Вспоминаем совместные охоты.

— А помнишь, дядя Карп, как ты русака среди деревни убил? Вот была потеха! Ребятишки его схватили да с ним бежать, а Румянка у них его отняла да ко мне… Русак здоровенный, бежать ей трудно… Положит на землю, отдохнет немного, а ребятишки близко, опять схватит зайца и ко мне старается его донести. Ты-то был рядом, а тебе она не дала. Ко мне принесла, хоть и трудно ей это было. Румянка никогда никому, кроме меня, зайца не отдаст. Умна и чутьиста, не с Найдой сравнить.

Дядя Карп перевернул чашку, положил на донышко огрызок сахару и, отодвинувшись от стола, сказал:

— Годов пять тому назад жил у нас в селе человек. Чудной человек, не то мужик, не то барин — не поймешь. Плохо жил, в нужде, еле-еле кормился. И чего только он не пробовал: и сапоги шил, и кроликов разводил, и картины пытался писать, гуталин варил, а под конец спичечную фабрику затеял. Начнет, а до дела довести не может и уж другое затевает. Толку от его затеи ни на грош. А потом повадился этот человек (его звали Фома Кузьмич) со мной на охоту ходить.
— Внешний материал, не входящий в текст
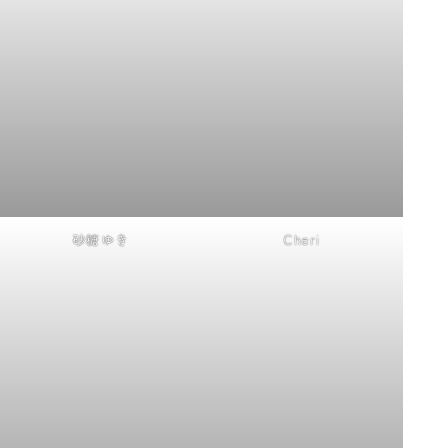
砂糖ゆき
Cheri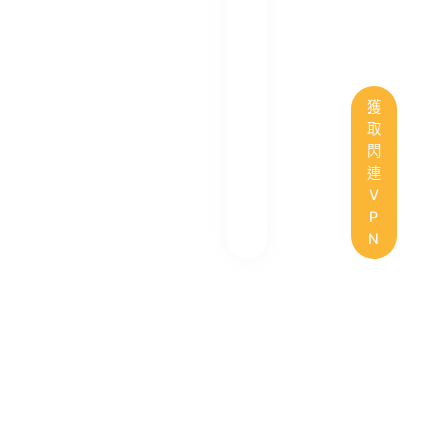
獲
取
閃
連
V
P
N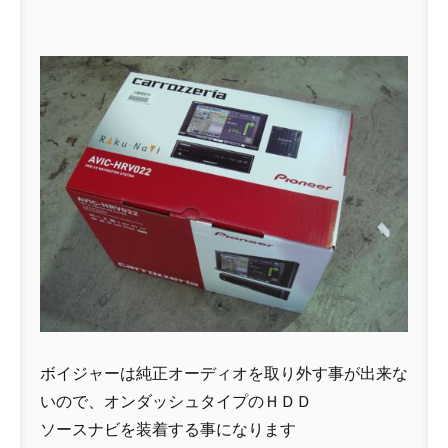
ボイジャーは純正オーディオを取り外す事が出来な
いので、オンダッシュタイプのＨＤＤ
ソースナビを装着する事になります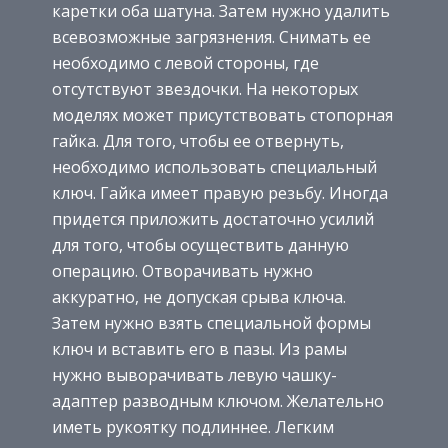
каретки оба шатуна. Затем нужно удалить
всевозможные загрязнения. Снимать ее
необходимо с левой стороны, где
отсутствуют звездочки. На некоторых
моделях может присутствовать стопорная
гайка. Для того, чтобы ее отвернуть,
необходимо использовать специальный
ключ. Гайка имеет правую резьбу. Иногда
придется приложить достаточно усилий
для того, чтобы осуществить данную
операцию. Отворачивать нужно
аккуратно, не допуская срыва ключа.
Затем нужно взять специальной формы
ключ и вставить его в пазы. Из рамы
нужно выворачивать левую чашку-
адаптер разводным ключом. Желательно
иметь рукоятку подлиннее. Легким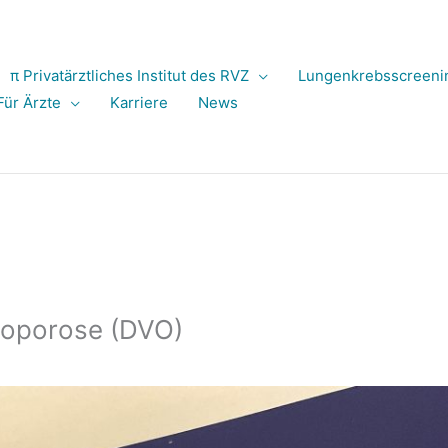
π Privatärztliches Institut des RVZ
Lungenkrebsscreeni
Für Ärzte
Karriere
News
eoporose (DVO)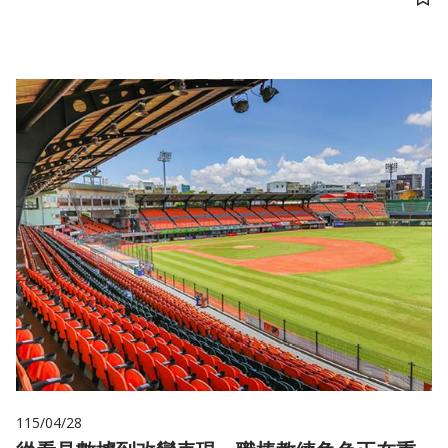
儲
115/04/28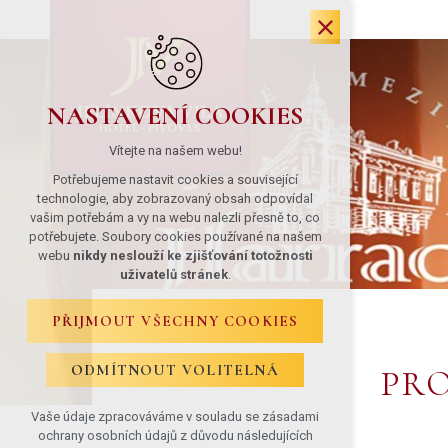
NASTAVENÍ COOKIES
Vítejte na našem webu!
Potřebujeme nastavit cookies a související
technologie, aby zobrazovaný obsah odpovídal
vašim potřebám a vy na webu nalezli přesně to, co
potřebujete. Soubory cookies používané na našem
webu
nikdy neslouží ke zjišťování totožnosti
uživatelů stránek
.
PŘIJMOUT VŠECHNY COOKIES
ODMÍTNOUT VOLITELNÁ
PRO
Vaše údaje zpracováváme v souladu se zásadami
ochrany osobních údajů z důvodu následujících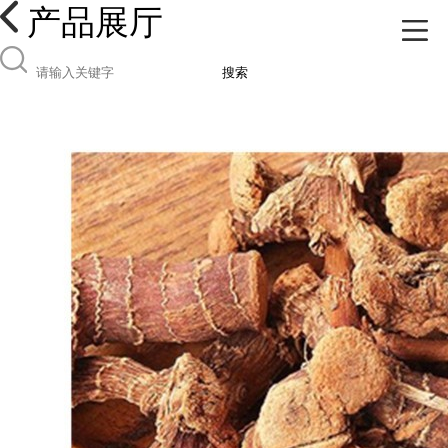
产品展厅
搜索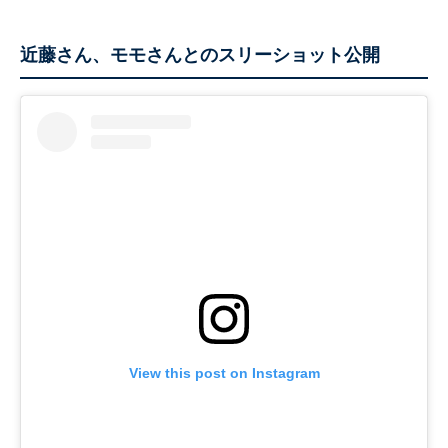
近藤さん、モモさんとのスリーショット公開
View this post on Instagram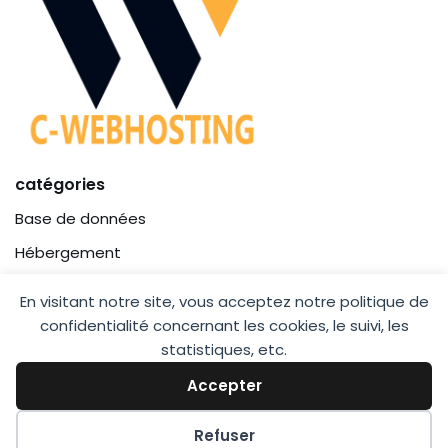
catégories
Base de données
Hébergement
Site Internet
En visitant notre site, vous acceptez notre politique de
Pages
confidentialité concernant les cookies, le suivi, les
statistiques, etc.
Contact
Accepter
Mentions légales
Politique de confidentialité
Refuser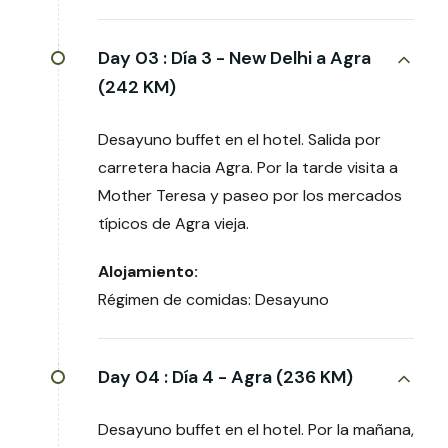
Day 03 :
Día 3 - New Delhi a Agra
(242 KM)
Desayuno buffet en el hotel. Salida por
carretera hacia Agra. Por la tarde visita a
Mother Teresa y paseo por los mercados
típicos de Agra vieja.
Alojamiento:
Régimen de comidas: Desayuno
Day 04 :
Día 4 - Agra (236 KM)
Desayuno buffet en el hotel. Por la mañana,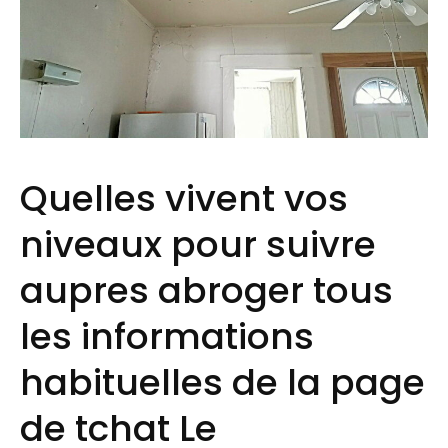
Quelles vivent vos
niveaux pour suivre
aupres abroger tous
les informations
habituelles de la page
de tchat Le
Ружьишком где-то обзавелся, так — шомполка плохонькая. Стрелять он был не мастер — хуже меня. По бегущему зайцу обязательно пропуделяет… Пошли это мы с ним как-то за куницей. Мороз крепкий, лыжи скрипят — за версту слышно. Бежит куний следок все низом, низом. Снег глубокий, и на деревах навесь большая. На каждой веточке бугорком снег лежит. Только вон взметнулся след на елку и пошел верхом.